ACTIVITY:
Could all of the entries be written out exactly, with any pictures omitted?

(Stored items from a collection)
<<<<

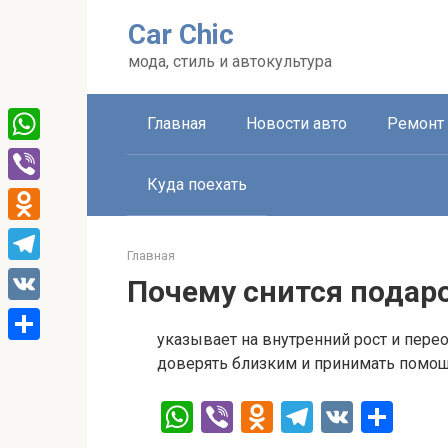
Перейти
Car Chic
к
контенту
мода, стиль и автокультура
Главная
Новости авто
Ремонт 
WhatsApp
Куда поехать
Viber
Odnoklassniki
Главная
Telegram
Почему снится подар
VK
указывает на внутренний рост и пер
Отправить
доверять близким и принимать помощ
W
Vi
O
T
V
О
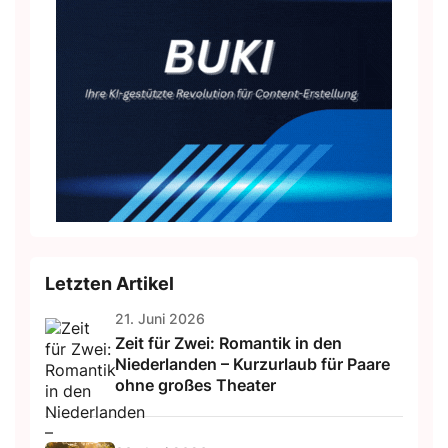
Letzten Artikel
21. Juni 2026
Zeit für Zwei: Romantik in den
Niederlanden – Kurzurlaub für Paare
ohne großes Theater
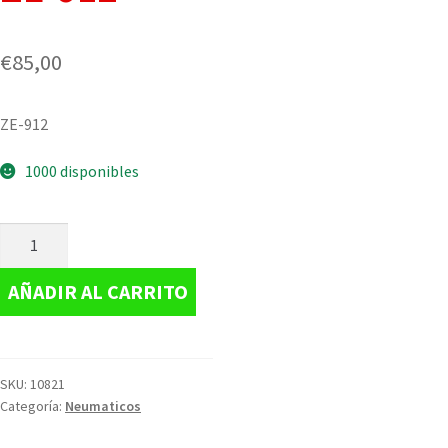
€
85,00
ZE-912
1000 disponibles
AÑADIR AL CARRITO
SKU:
10821
Categoría:
Neumaticos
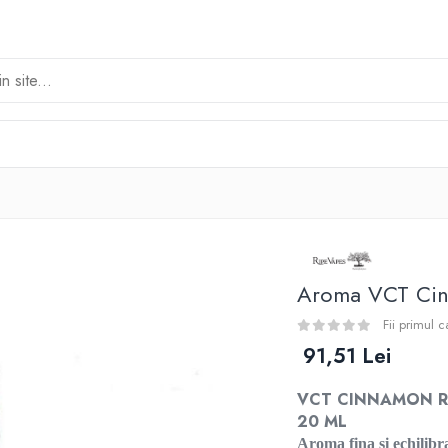
Aroma VCT Cin
Fii primul 
91,51 Lei
VCT CINNAMON RIPE
20 ML
Aroma fina si echilibra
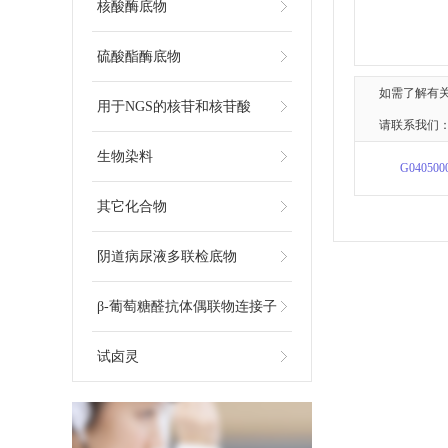
核酸酶底物
硫酸酯酶底物
如需了解有
用于NGS的核苷和核苷酸
请联系我们：
生物染料
G040500
其它化合物
阴道病尿液多联检底物
β-葡萄糖醛抗体偶联物连接子
试卤灵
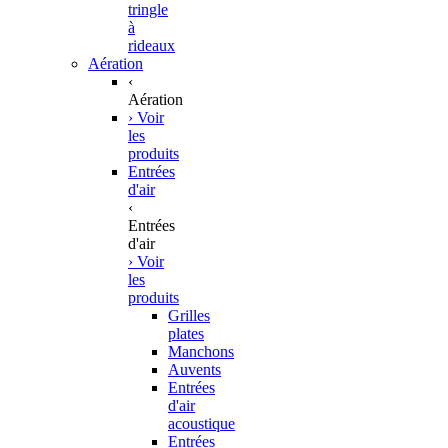
tringle
à
rideaux
Aération
‹
Aération
› Voir
les
produits
Entrées
d'air
‹
Entrées
d'air
› Voir
les
produits
Grilles
plates
Manchons
Auvents
Entrées
d'air
acoustique
Entrées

>>>>

RESPONSE BELOW:
Перейти
Car Chic
к
контенту
мода, стиль и автокультура
Главная
Новости авто
Ремонт 
WhatsApp
Куда поехать
Viber
Odnoklassniki
Главная
Telegram
Почему снится подар
VK
указывает на внутренний рост и пер
Отправить
доверять близким и принимать помощ
W
Vi
O
T
V
О
Letzten Artikel
21. Juni 2026
Zeit für Zwei: Romantik in den
Niederlanden – Kurzurlaub für Paare
ohne großes Theater
€
85,00
ZE-912
1000 disponibles
AÑADIR AL CARRITO
SKU:
10821
Categoría:
Neumaticos
Aroma VCT Cin
Fii primul 
91,51 Lei
VCT CINNAMON RIPE
20 ML
Aroma fina si echilibra
核酸酶底物
硫酸酯酶底物
如需了解有
用于NGS的核苷和核苷酸
请联系我们：
生物染料
G040500
其它化合物
阴道病尿液多联检底物
β-葡萄糖醛抗体偶联物连接子
试卤灵
tringle
à
rideaux
Aération
‹
Aération
› Voir
les
produits
Entrées
d'air
‹
Entrées
d'air
› Voir
les
produits
Grilles
plates
Manchons
Auvents
Entrées
d'air
acoustique
Entrées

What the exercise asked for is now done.